Dataset entries
<<<<

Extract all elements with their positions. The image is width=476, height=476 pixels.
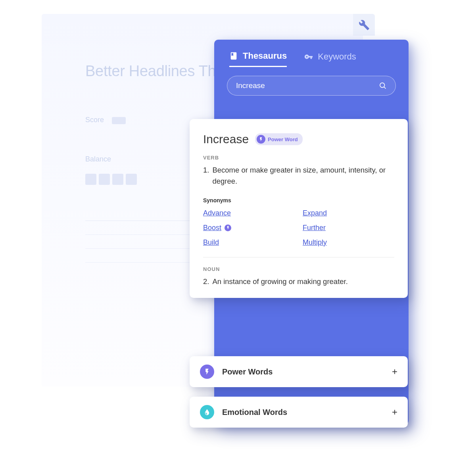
result-word: Increase	[203, 132, 249, 146]
synonyms-heading: Synonyms	[203, 197, 394, 203]
plus-icon: +	[392, 366, 397, 377]
synonym-link[interactable]: Boost	[203, 224, 295, 232]
tab-keywords[interactable]: Keywords	[304, 51, 356, 67]
search-icon	[379, 82, 387, 90]
synonym-link[interactable]: Build	[203, 238, 295, 247]
synonym-link[interactable]: Further	[303, 224, 394, 232]
definition-2: 2. An instance of growing or making grea…	[203, 276, 394, 287]
power-words-row[interactable]: Power Words +	[190, 356, 408, 387]
divider	[203, 257, 394, 257]
book-icon	[229, 52, 238, 60]
synonym-link[interactable]: Expand	[303, 209, 394, 217]
drop-icon	[200, 405, 214, 419]
plus-icon: +	[392, 407, 397, 418]
definition-1: 1. Become or make greater in size, amoun…	[203, 165, 394, 187]
tab-thesaurus[interactable]: Thesaurus	[229, 51, 287, 67]
key-icon	[304, 52, 313, 61]
part-of-speech-verb: VERB	[203, 155, 394, 161]
search-field[interactable]	[227, 76, 396, 96]
bolt-icon	[200, 365, 214, 379]
synonym-link[interactable]: Advance	[203, 209, 295, 217]
search-input[interactable]	[236, 81, 379, 90]
emotional-words-row[interactable]: Emotional Words +	[190, 397, 408, 428]
power-word-badge: Power Word	[255, 133, 303, 145]
tools-icon	[359, 19, 370, 31]
bolt-icon	[257, 135, 265, 144]
part-of-speech-noun: NOUN	[203, 266, 394, 272]
synonym-link[interactable]: Multiply	[303, 238, 394, 247]
svg-point-0	[380, 83, 385, 88]
thesaurus-result-card: Increase Power Word VERB 1. Become or ma…	[190, 119, 408, 298]
svg-line-1	[384, 87, 386, 88]
bolt-icon	[225, 225, 231, 231]
tools-button[interactable]	[353, 14, 375, 36]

>>>>

■ Task to complete ■
Word for word, print out all of the records above; pass over the pictures.

■ Result ■
Extract all elements with their positions. The image is width=476, height=476 pixels.
result-word: Increase	[203, 132, 249, 146]
synonyms-heading: Synonyms	[203, 197, 394, 203]
plus-icon: +	[392, 366, 397, 377]
synonym-link[interactable]: Boost	[203, 224, 295, 232]
tab-keywords[interactable]: Keywords	[304, 51, 356, 67]
search-icon	[379, 82, 387, 90]
synonym-link[interactable]: Build	[203, 238, 295, 247]
synonym-link[interactable]: Further	[303, 224, 394, 232]
definition-2: 2. An instance of growing or making grea…	[203, 276, 394, 287]
power-words-row[interactable]: Power Words +	[190, 356, 408, 387]
divider	[203, 257, 394, 257]
book-icon	[229, 52, 238, 60]
synonym-link[interactable]: Expand	[303, 209, 394, 217]
drop-icon	[200, 405, 214, 419]
plus-icon: +	[392, 407, 397, 418]
definition-1: 1. Become or make greater in size, amoun…	[203, 165, 394, 187]
tab-thesaurus[interactable]: Thesaurus	[229, 51, 287, 67]
key-icon	[304, 52, 313, 61]
part-of-speech-verb: VERB	[203, 155, 394, 161]
search-field[interactable]	[227, 76, 396, 96]
bolt-icon	[200, 365, 214, 379]
synonym-link[interactable]: Advance	[203, 209, 295, 217]
search-input[interactable]	[236, 81, 379, 90]
emotional-words-row[interactable]: Emotional Words +	[190, 397, 408, 428]
power-word-badge: Power Word	[255, 133, 303, 145]
tools-icon	[359, 19, 370, 31]
bolt-icon	[257, 135, 265, 144]
part-of-speech-noun: NOUN	[203, 266, 394, 272]
synonym-link[interactable]: Multiply	[303, 238, 394, 247]
svg-point-0	[380, 83, 385, 88]
thesaurus-result-card: Increase Power Word VERB 1. Become or ma…	[190, 119, 408, 298]
svg-line-1	[384, 87, 386, 88]
bolt-icon	[225, 225, 231, 231]
tools-button[interactable]	[353, 14, 375, 36]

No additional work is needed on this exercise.